[DATA RECORDS]

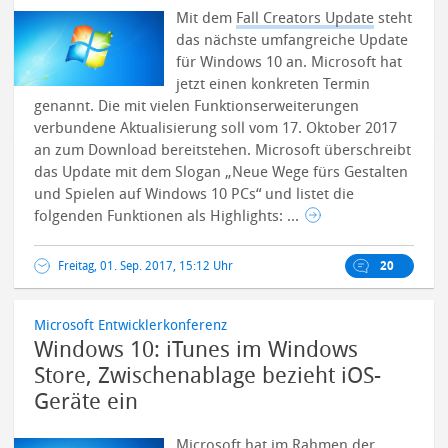
Mit dem
Fall Creators Update
steht
das nächste umfangreiche Update
für Windows 10 an. Microsoft hat
jetzt einen konkreten Termin
genannt. Die mit vielen Funktionserweiterungen
verbundene Aktualisierung soll vom 17. Oktober 2017
an zum Download bereitstehen.
Microsoft überschreibt
das Update mit dem Slogan „Neue Wege fürs Gestalten
und Spielen auf Windows 10 PCs“ und listet die
folgenden Funktionen als Highlights: ...
Freitag, 01. Sep. 2017, 15:12 Uhr
20
Microsoft Entwicklerkonferenz
Windows 10: iTunes im Windows
Store, Zwischenablage bezieht iOS-
Geräte ein
Microsoft hat im Rahmen der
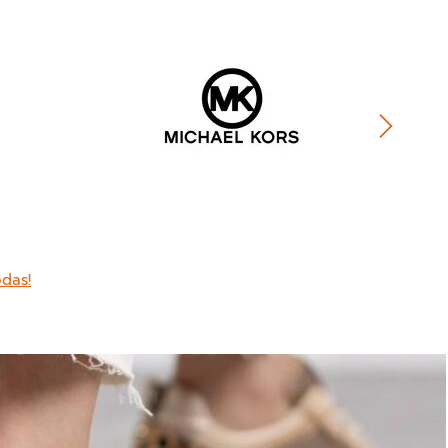
odas!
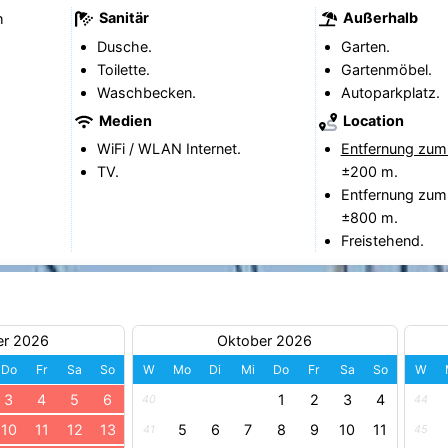
Sanitär
Außerhalb
h
Dusche.
Garten.
Toilette.
Gartenmöbel.
Waschbecken.
Autoparkplatz.
Medien
Location
WiFi / WLAN Internet.
Entfernung zum
TV.
±200 m.
Entfernung zum
±800 m.
Freistehend.
er 2026
Oktober 2026
Do
Fr
Sa
So
W
Mo
Di
Mi
Do
Fr
Sa
So
W
3
4
5
6
1
2
3
4
40
44
10
11
12
13
5
6
7
8
9
10
11
41
45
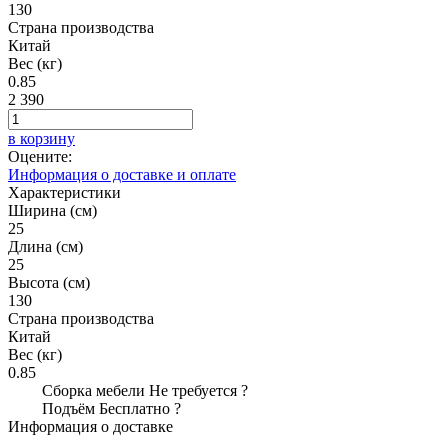
130
Страна производства
Китай
Вес (кг)
0.85
2 390
в корзину
Оцените:
Информация о доставке и оплате
Характеристики
Ширина (см)
25
Длина (см)
25
Высота (см)
130
Страна производства
Китай
Вес (кг)
0.85
Сборка мебели
Не требуется
?
Подъём
Бесплатно
?
Информация о доставке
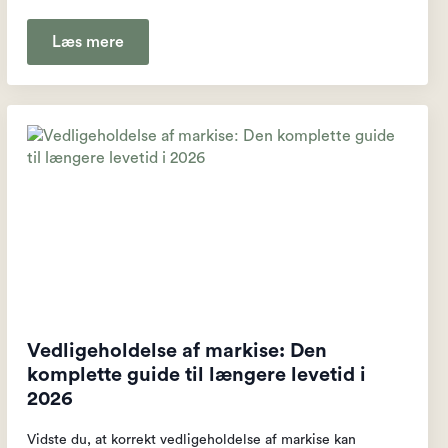
Læs mere
Vedligeholdelse af markise: Den
komplette guide til længere levetid i
2026
Vidste du, at korrekt vedligeholdelse af markise kan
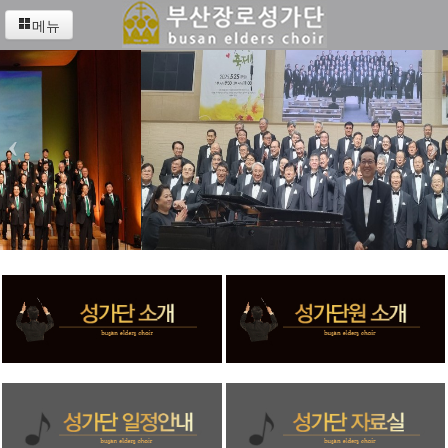
메뉴
‹
›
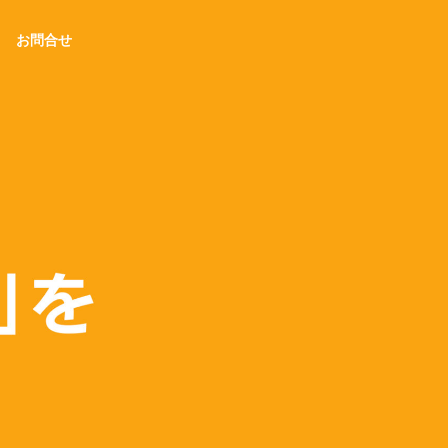
お問合せ
沿革
History
グループ会社
Groups
UTION
AI UTILIZATION
ション
AI活用研究所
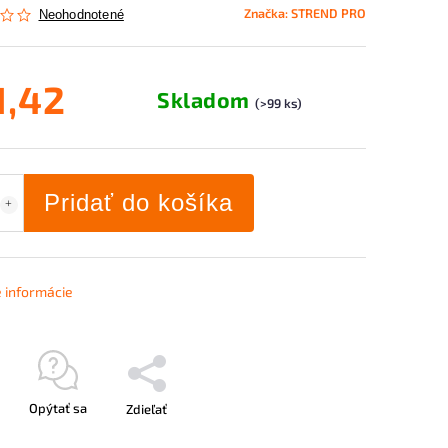
Značka:
STREND PRO
Neohodnotené
1,42
Skladom
(>99 ks)
Pridať do košíka
é informácie
Opýtať sa
Zdieľať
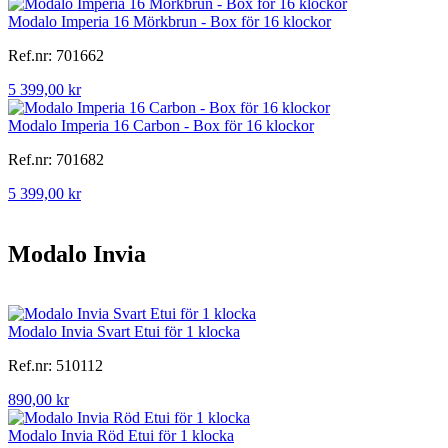
Modalo Imperia 16 Mörkbrun - Box för 16 klockor
Ref.nr: 701662
5 399,00 kr
Modalo Imperia 16 Carbon - Box för 16 klockor
Ref.nr: 701682
5 399,00 kr
Modalo Invia
Modalo Invia Svart Etui för 1 klocka
Ref.nr: 510112
890,00 kr
Modalo Invia Röd Etui för 1 klocka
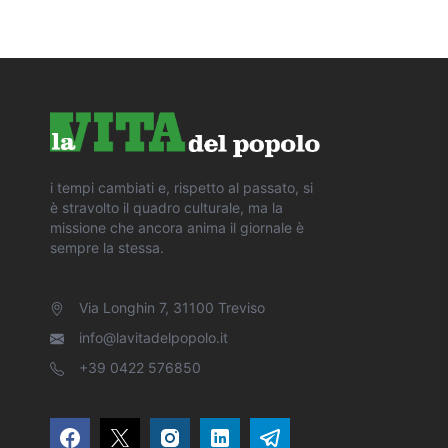
i tempi cambiati e, rispetto al passato, si
è stravolto il quadro culturale, ma la
missione che ancora anima il giornale è
sempre la stessa.
Via Longhin 7, 31100 Treviso
info@lavitadelpopolo.it
+39 0422 576850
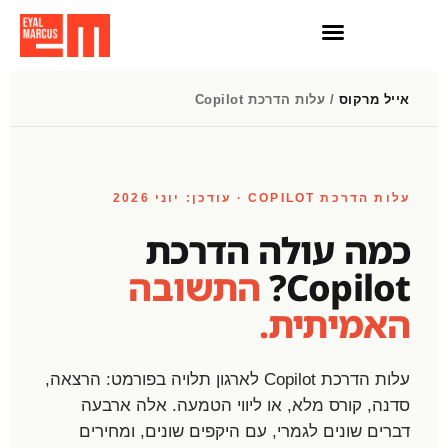
חדשות AI
הרצאות וסדנאות AI
אייל מרקוס
/ עלות הדרכת Copilot
עלות הדרכת COPILOT · עודכן: יוני 2026
כמה עולה הדרכת
Copilot?
התשובה
האמיתית.
עלות הדרכת Copilot לארגון תלויה בפורמט: הרצאה,
סדנה, קורס מלא, או ליווי הטמעה. אלה ארבעה
דברים שונים לגמרי, עם היקפים שונים, ומחירים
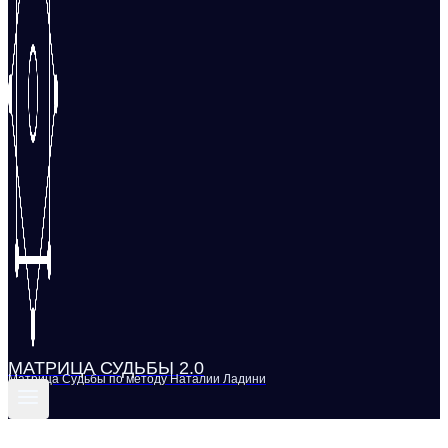
МАТРИЦА СУДЬБЫ 2.0
Матрица Судьбы по методу Наталии Ладини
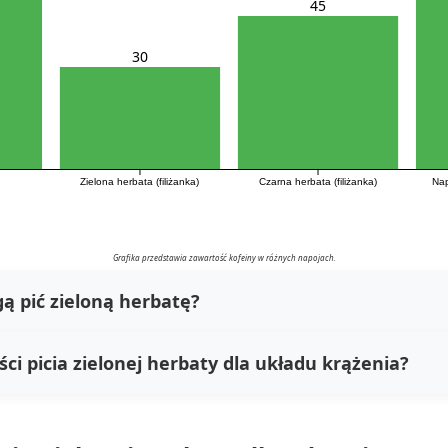
45
30
Zielona herbata (filiżanka)
Czarna herbata (filiżanka)
Nap
Grafika przedstawia zawartość kofeiny w różnych napojach.
ą pić zieloną herbatę?
ci picia zielonej herbaty dla układu krążenia?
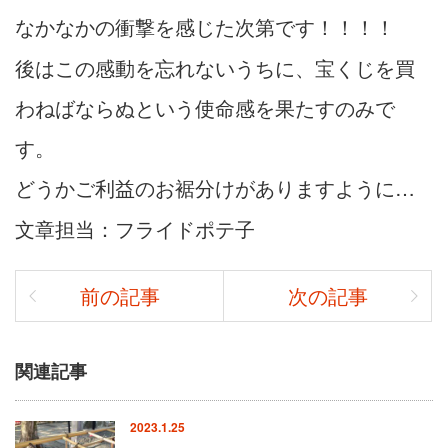
なかなかの衝撃を感じた次第です！！！！
後はこの感動を忘れないうちに、宝くじを買
わねばならぬという使命感を果たすのみで
す。
どうかご利益のお裾分けがありますように…
文章担当：フライドポテ子
前の記事
次の記事
関連記事
2023.1.25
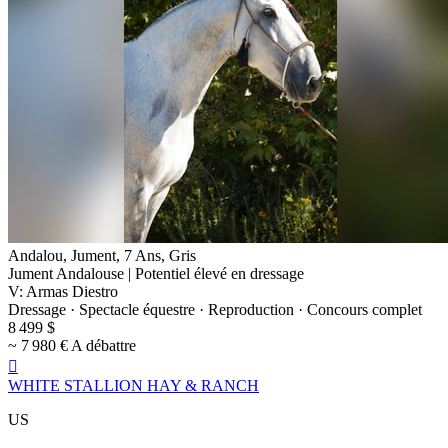
Andalou, Jument, 7 Ans, Gris
Jument Andalouse | Potentiel élevé en dressage
V: Armas Diestro
Dressage · Spectacle équestre · Reproduction · Concours complet
8 499 $
~ 7 980 € A débattre

WHITE STALLION HAY & RANCH
US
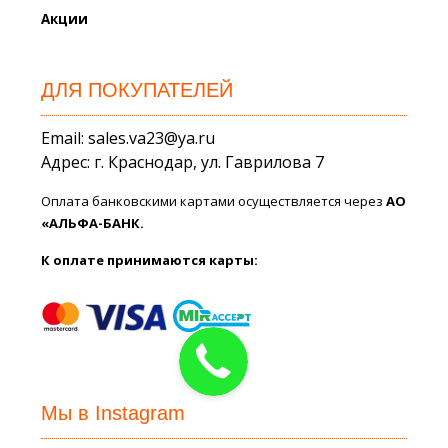
Акции
ДЛЯ ПОКУПАТЕЛЕЙ
Email: sales.va23@ya.ru
Адрес: г. Краснодар, ул. Гаврилова 7
Оплата банковскими картами осуществляется через
АО
«АЛЬФА-БАНК.
К оплате принимаются карты:
Мы в Instagram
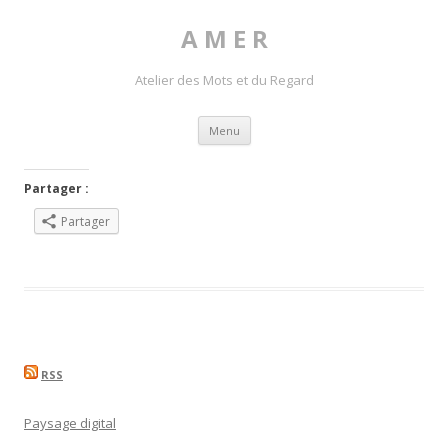
A M E R
Atelier des Mots et du Regard
Skip to content
Menu
Partager :
Partager
RSS
Paysage digital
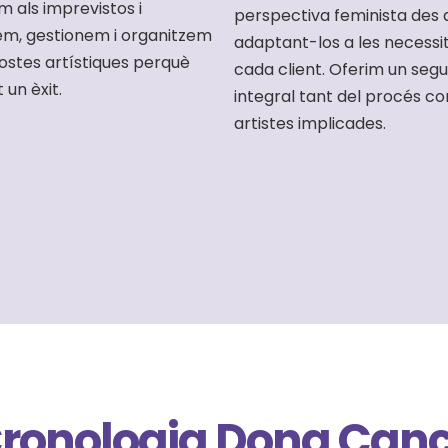
m als imprevistos i
perspectiva feminista des 
em, gestionem i organitzem
adaptant-los a les necessi
ostes artístiques perquè
cada client. Oferim un seg
t un èxit.
integral tant del procés co
artistes implicades.
ronologia Dona Can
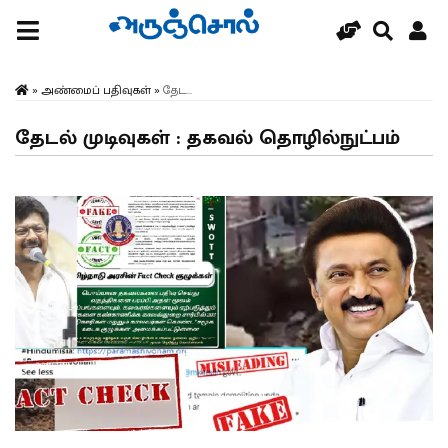
»
அண்மைப் பதிவுகள்
»
தேட...
தேடல் முடிவுகள் : தகவல் தொழில்நுட்பம்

[/DATA RECORDS]

TASK TO CARRY OUT: The result should be an exact copy of the material, containing no pictures.

ANSWER:
Mit dem
Fall Creators Update
steht
das nächste umfangreiche Update
für Windows 10 an. Microsoft hat
jetzt einen konkreten Termin
genannt. Die mit vielen Funktionserweiterungen
verbundene Aktualisierung soll vom 17. Oktober 2017
an zum Download bereitstehen.
Microsoft überschreibt
das Update mit dem Slogan „Neue Wege fürs Gestalten
und Spielen auf Windows 10 PCs“ und listet die
folgenden Funktionen als Highlights: ...
Freitag, 01. Sep. 2017, 15:12 Uhr
20
Microsoft Entwicklerkonferenz
Windows 10: iTunes im Windows
Store, Zwischenablage bezieht iOS-
Geräte ein
Microsoft hat im Rahmen der
odas!
Sanitär
Außerhalb
h
Dusche.
Garten.
Toilette.
Gartenmöbel.
Waschbecken.
Autoparkplatz.
Medien
Location
WiFi / WLAN Internet.
Entfernung zum
TV.
±200 m.
Entfernung zum
±800 m.
Freistehend.
er 2026
Oktober 2026
Do
Fr
Sa
So
W
Mo
Di
Mi
Do
Fr
Sa
So
W
3
4
5
6
1
2
3
4
40
44
10
11
12
13
5
6
7
8
9
10
11
41
45
130
Страна производства
Китай
Вес (кг)
0.85
2 390
в корзину
Оцените:
Информация о доставке и оплате
Характеристики
Ширина (см)
25
Длина (см)
25
Высота (см)
130
Страна производства
Китай
Вес (кг)
0.85
Сборка мебели
Не требуется
?
Подъём
Бесплатно
?
Информация о доставке
Læs mere
Vedligeholdelse af markise: Den
komplette guide til længere levetid i
2026
Vidste du, at korrekt vedligeholdelse af markise kan
메뉴
‹
›
お問合せ
沿革
History
グループ会社
Groups
UTION
AI UTILIZATION
ション
AI活用研究所
Značka:
STREND PRO
Neohodnotené
1,42
Skladom
(>99 ks)
Pridať do košíka
é informácie
Opýtať sa
Zdieľať
Modalo Imperia 16 Mörkbrun - Box för 16 klockor
Ref.nr: 701662
5 399,00 kr
Modalo Imperia 16 Carbon - Box för 16 klockor
Ref.nr: 701682
5 399,00 kr
Modalo Invia
Modalo Invia Svart Etui för 1 klocka
Ref.nr: 510112
890,00 kr
Modalo Invia Röd Etui för 1 klocka
i tempi cambiati e, rispetto al passato, si
è stravolto il quadro culturale, ma la
missione che ancora anima il giornale è
sempre la stessa.
Via Longhin 7, 31100 Treviso
info@lavitadelpopolo.it
+39 0422 576850
חדשות AI
הרצאות וסדנאות AI
אייל מרקוס
/ עלות הדרכת Copilot
עלות הדרכת COPILOT · עודכן: יוני 2026
כמה עולה הדרכת
Copilot?
התשובה
האמיתית.
עלות הדרכת Copilot לארגון תלויה בפורמט: הרצאה,
סדנה, קורס מלא, או ליווי הטמעה. אלה ארבעה
דברים שונים לגמרי, עם היקפים שונים, ומחירים
МАТРИЦА СУДЬБЫ 2.0
Матрица Судьбы по методу Наталии Ладини
45
30
Zielona herbata (filiżanka)
Czarna herbata (filiżanka)
Nap
Grafika przedstawia zawartość kofeiny w różnych napojach.
ą pić zieloną herbatę?
ci picia zielonej herbaty dla układu krążenia?
なかなかの衝撃を感じた次第です！！！！
後はこの感動を忘れないうちに、宝くじを買
わねばならぬという使命感を果たすのみで
す。
どうかご利益のお裾分けがありますように…
文章担当：フライドポテ子
前の記事
次の記事
関連記事
2023.1.25
Andalou, Jument, 7 Ans, Gris
Jument Andalouse | Potentiel élevé en dressage
V: Armas Diestro
Dressage · Spectacle équestre · Reproduction · Concours complet
8 499 $
~ 7 980 € A débattre

WHITE STALLION HAY & RANCH
US
Акции
ДЛЯ ПОКУПАТЕЛЕЙ
Email: sales.va23@ya.ru
Адрес: г. Краснодар, ул. Гаврилова 7
Оплата банковскими картами осуществляется через
АО
«АЛЬФА-БАНК.
К оплате принимаются карты:
Мы в Instagram
A M E R
Atelier des Mots et du Regard
Skip to content
Menu
Partager :
Partager
RSS
Paysage digital
m als imprevistos i
perspectiva feminista des 
em, gestionem i organitzem
adaptant-los a les necessi
ostes artístiques perquè
cada client. Oferim un seg
t un èxit.
integral tant del procés co
artistes implicades.
ronologia Dona Can
»
அண்மைப் பதிவுகள்
»
தேட...
தேடல் முடிவுகள் : தகவல் தொழில்நுட்பம்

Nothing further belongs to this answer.